# [DATA PROVIDED]
· · ·
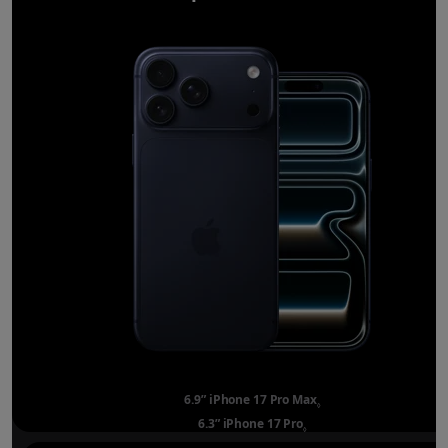
6.9” iPhone 17 Pro Max
Refer to legal disclai
◊
6.3” iPhone 17 Pro
Refer to legal disclaimer
◊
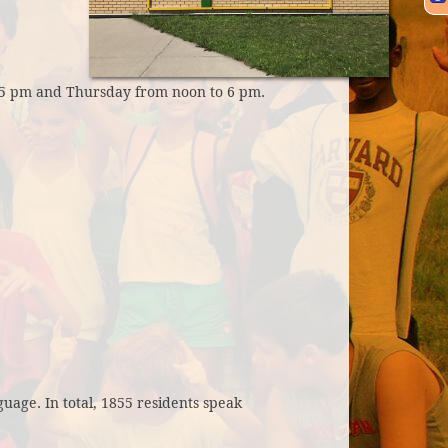
5 pm and Thursday from noon to 6 pm.
uage. In total, 1855 residents speak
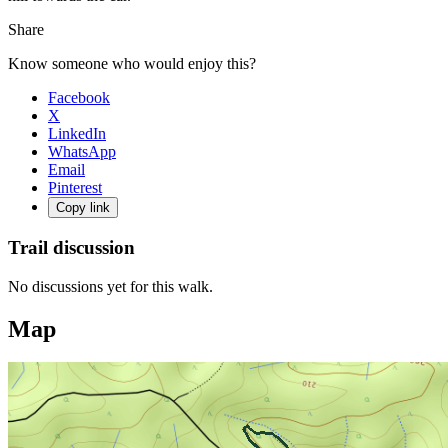
Share
Know someone who would enjoy this?
Facebook
X
LinkedIn
WhatsApp
Email
Pinterest
Copy link
Trail discussion
No discussions yet for this walk.
Map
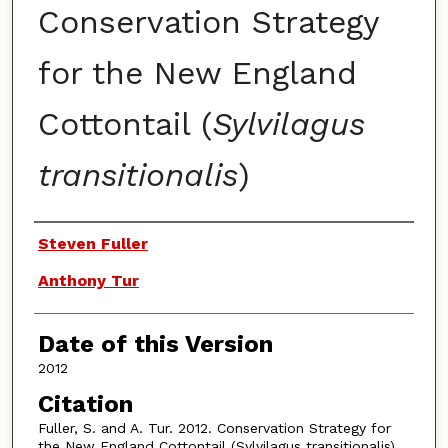
Conservation Strategy
for the New England
Cottontail (
Sylvilagus
transitionalis
)
Authors
Steven Fuller
Anthony Tur
Date of this Version
2012
Citation
Fuller, S. and A. Tur. 2012. Conservation Strategy for
the New England Cottontail (Sylvilagus transitionalis).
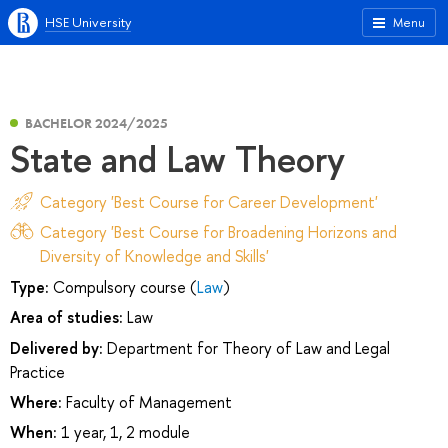
HSE University
Menu
BACHELOR 2024/2025
State and Law Theory
Category 'Best Course for Career Development'
Category 'Best Course for Broadening Horizons and
Diversity of Knowledge and Skills'
Type:
Compulsory course (
Law
)
Area of studies:
Law
Delivered by:
Department for Theory of Law and Legal
Practice
Where:
Faculty of Management
When:
1 year, 1, 2 module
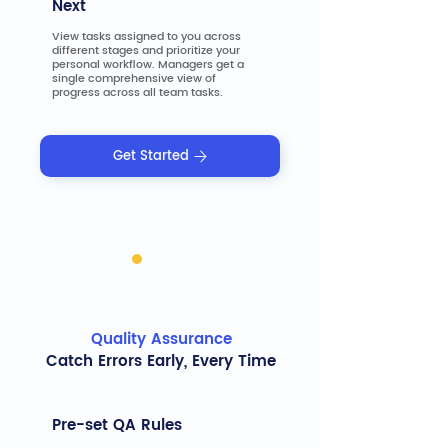
Next
View tasks assigned to you across
different stages and prioritize your
personal workflow. Managers get a
single comprehensive view of
progress across all team tasks.
Get Started
Quality Assurance
Catch Errors Early, Every Time
Pre-set QA Rules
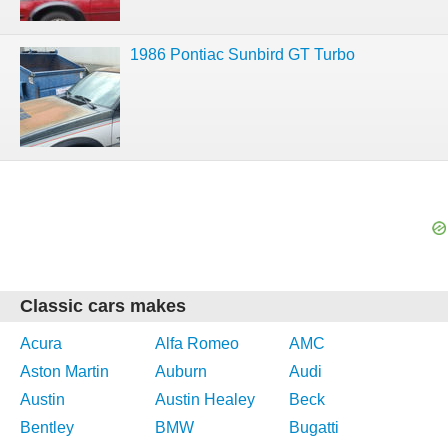
1986 Pontiac Sunbird GT Turbo
Classic cars makes
Acura
Alfa Romeo
AMC
Aston Martin
Auburn
Audi
Austin
Austin Healey
Beck
Bentley
BMW
Bugatti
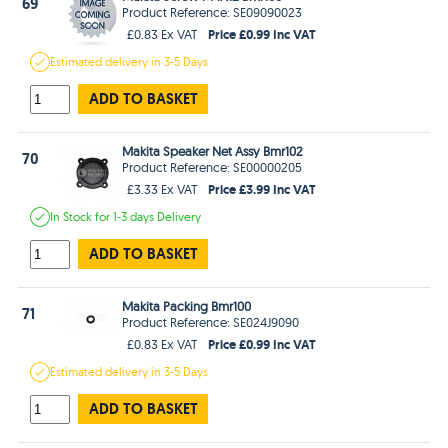
69
Product Reference: SE09090023
Price £0.99 Inc VAT
£0.83 Ex VAT
Estimated
delivery in
3-5 Days
ADD TO BASKET
Makita Speaker Net Assy Bmr102
70
Product Reference: SE00000205
Price £3.99 Inc VAT
£3.33 Ex VAT
In Stock
for 1-3 days
Delivery
ADD TO BASKET
Makita Packing Bmr100
71
Product Reference: SE024J9090
Price £0.99 Inc VAT
£0.83 Ex VAT
Estimated
delivery in
3-5 Days
ADD TO BASKET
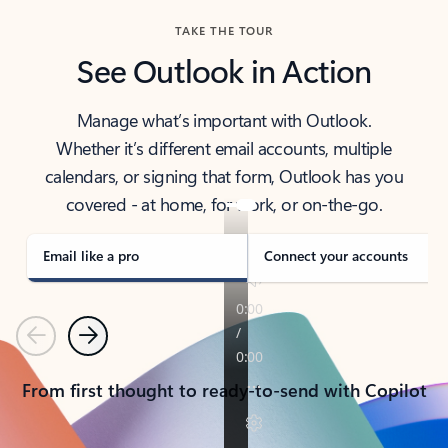
TAKE THE TOUR
See Outlook in Action
Manage what’s important with Outlook.
Whether it’s different email accounts, multiple
calendars, or signing that form, Outlook has you
covered - at home, for work, or on-the-go.
Email like a pro
Connect your accounts
Previous
Next
From first thought to ready-to-send with Copilot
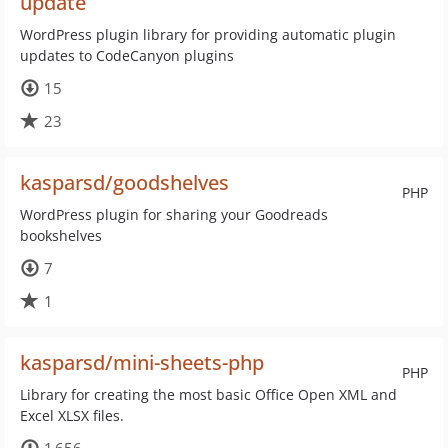
update
WordPress plugin library for providing automatic plugin
updates to CodeCanyon plugins
15
23
kasparsd/goodshelves
PHP
WordPress plugin for sharing your Goodreads
bookshelves
7
1
kasparsd/mini-sheets-php
PHP
Library for creating the most basic Office Open XML and
Excel XLSX files.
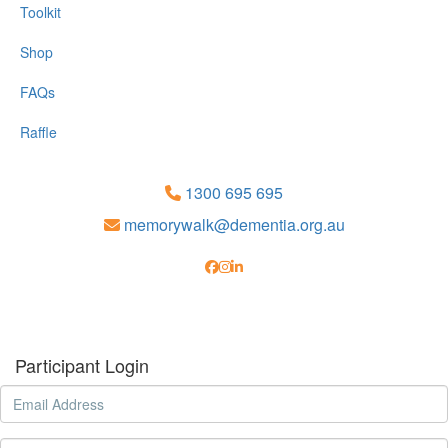
Toolkit
Shop
FAQs
Raffle
1300 695 695
memorywalk@dementia.org.au
Participant Login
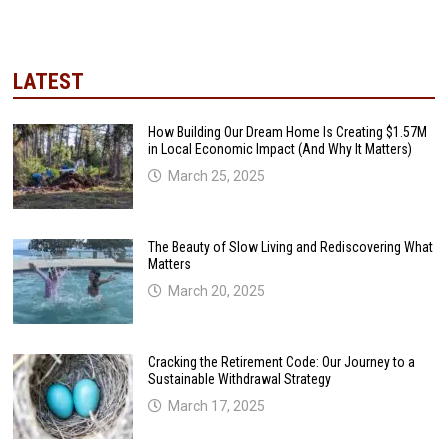
LATEST
How Building Our Dream Home Is Creating $1.57M
in Local Economic Impact (And Why It Matters)
March 25, 2025
The Beauty of Slow Living and Rediscovering What
Matters
March 20, 2025
Cracking the Retirement Code: Our Journey to a
Sustainable Withdrawal Strategy
March 17, 2025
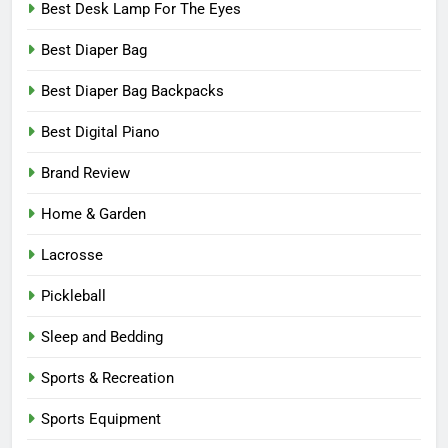
Best Desk Lamp For The Eyes
Best Diaper Bag
Best Diaper Bag Backpacks
Best Digital Piano
Brand Review
Home & Garden
Lacrosse
Pickleball
Sleep and Bedding
Sports & Recreation
Sports Equipment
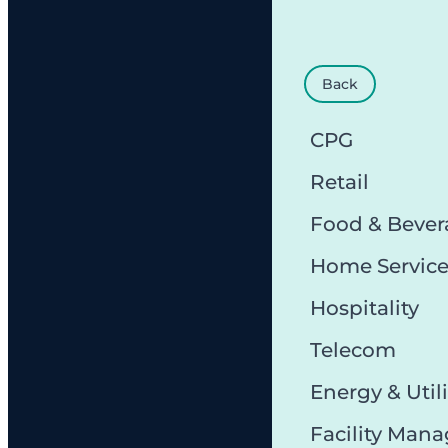
Back
CPG
Retail
Food & Bever
Home Servic
Hospitality
Telecom
Energy & Utili
Facility Man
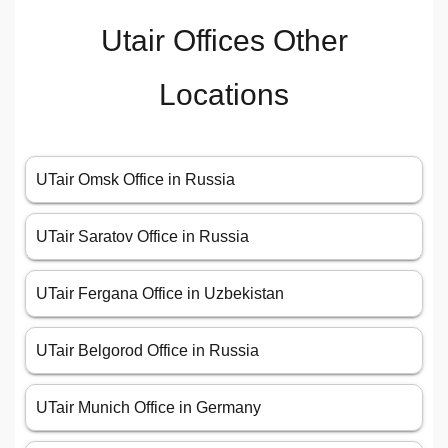
Utair Offices Other
Locations
UTair Omsk Office in Russia
UTair Saratov Office in Russia
UTair Fergana Office in Uzbekistan
UTair Belgorod Office in Russia
UTair Munich Office in Germany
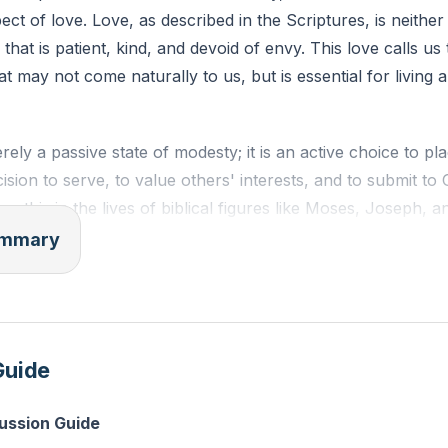
pect of love. Love, as described in the Scriptures, is neither
e that is patient, kind, and devoid of envy. This love calls us
that may not come naturally to us, but is essential for living a 
erely a passive state of modesty; it is an active choice to p
ecision to serve, to value others' interests, and to submit to
ee this in the lives of biblical figures like Moses, Joseph, 
re being used mightily by God. Their stories remind us that
summary
 divine empowerment.
vior is most apparent when we confront our own pride and f
r mortality and confessing our sins are steps toward humi
Guide
are but a mist that appears for a little while and then vani
 in the grand scheme of eternity, our accomplishments and f
cussion Guide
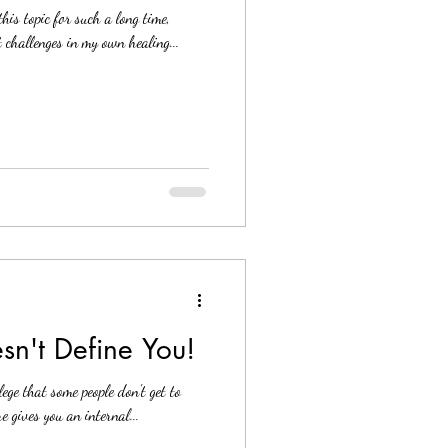
his topic for such a long time,
t challenges in my own healing...
sn't Define You!
lege that some people don't get to
 gives you an internal...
· · ·
# [EXERCISE DETAILS]
Would you print the listing above in full, exactly, but with no pictures?

# [RESULT FOR THIS TASK]
6.9” iPhone 17 Pro Max
Refer to legal disclai
◊
6.3” iPhone 17 Pro
Refer to legal disclaimer
◊
5 pm and Thursday from noon to 6 pm.
uage. In total, 1855 residents speak
Share
Know someone who would enjoy this?
Facebook
X
LinkedIn
WhatsApp
Email
Pinterest
Copy link
Trail discussion
No discussions yet for this walk.
Map
Conservation Strategy
for the New England
Cottontail (
Sylvilagus
transitionalis
)
Authors
Steven Fuller
Anthony Tur
Date of this Version
2012
Citation
Fuller, S. and A. Tur. 2012. Conservation Strategy for
the New England Cottontail (Sylvilagus transitionalis).
HSE University
Menu
BACHELOR 2024/2025
State and Law Theory
Category 'Best Course for Career Development'
Category 'Best Course for Broadening Horizons and
Diversity of Knowledge and Skills'
Type:
Compulsory course (
Law
)
Area of studies:
Law
Delivered by:
Department for Theory of Law and Legal
Practice
Where:
Faculty of Management
When:
1 year, 1, 2 module
Next
View tasks assigned to you across
different stages and prioritize your
personal workflow. Managers get a
single comprehensive view of
progress across all team tasks.
Get Started
Quality Assurance
Catch Errors Early, Every Time
Pre-set QA Rules
1986 Pontiac Sunbird GT Turbo
Classic cars makes
Acura
Alfa Romeo
AMC
Aston Martin
Auburn
Audi
Austin
Austin Healey
Beck
Bentley
BMW
Bugatti
69
Product Reference: SE09090023
Price £0.99 Inc VAT
£0.83 Ex VAT
Estimated
delivery in
3-5 Days
ADD TO BASKET
Makita Speaker Net Assy Bmr102
70
Product Reference: SE00000205
Price £3.99 Inc VAT
£3.33 Ex VAT
In Stock
for 1-3 days
Delivery
ADD TO BASKET
Makita Packing Bmr100
71
Product Reference: SE024J9090
Price £0.99 Inc VAT
£0.83 Ex VAT
Estimated
delivery in
3-5 Days
ADD TO BASKET
TAKE THE TOUR
See Outlook in Action
Manage what’s important with Outlook.
Whether it’s different email accounts, multiple
calendars, or signing that form, Outlook has you
covered - at home, for work, or on-the-go.
Email like a pro
Connect your accounts
Previous
Next
From first thought to ready-to-send with Copilot
update
WordPress plugin library for providing automatic plugin
updates to CodeCanyon plugins
15
23
kasparsd/goodshelves
PHP
WordPress plugin for sharing your Goodreads
bookshelves
7
1
kasparsd/mini-sheets-php
PHP
Library for creating the most basic Office Open XML and
Excel XLSX files.
Toolkit
Shop
FAQs
Raffle
1300 695 695
memorywalk@dementia.org.au
Participant Login
LATEST
How Building Our Dream Home Is Creating $1.57M
in Local Economic Impact (And Why It Matters)
March 25, 2025
The Beauty of Slow Living and Rediscovering What
Matters
March 20, 2025
Cracking the Retirement Code: Our Journey to a
Sustainable Withdrawal Strategy
March 17, 2025
Best Desk Lamp For The Eyes
Best Diaper Bag
Best Diaper Bag Backpacks
Best Digital Piano
Brand Review
Home & Garden
Lacrosse
Pickleball
Sleep and Bedding
Sports & Recreation
Sports Equipment
Back
CPG
Retail
Food & Bever
Home Servic
Hospitality
Telecom
Energy & Utili
Facility Man
Utair Offices Other
Locations
UTair Omsk Office in Russia
UTair Saratov Office in Russia
UTair Fergana Office in Uzbekistan
UTair Belgorod Office in Russia
UTair Munich Office in Germany
pect of love. Love, as described in the Scriptures, is neither
e that is patient, kind, and devoid of envy. This love calls us
that may not come naturally to us, but is essential for living a 
erely a passive state of modesty; it is an active choice to p
ecision to serve, to value others' interests, and to submit to
ee this in the lives of biblical figures like Moses, Joseph, 
re being used mightily by God. Their stories remind us that
summary
 divine empowerment.
vior is most apparent when we confront our own pride and f
r mortality and confessing our sins are steps toward humi
Guide
are but a mist that appears for a little while and then vani
 in the grand scheme of eternity, our accomplishments and f
cussion Guide
his topic for such a long time,
t challenges in my own healing...
sn't Define You!
lege that some people don't get to
 gives you an internal...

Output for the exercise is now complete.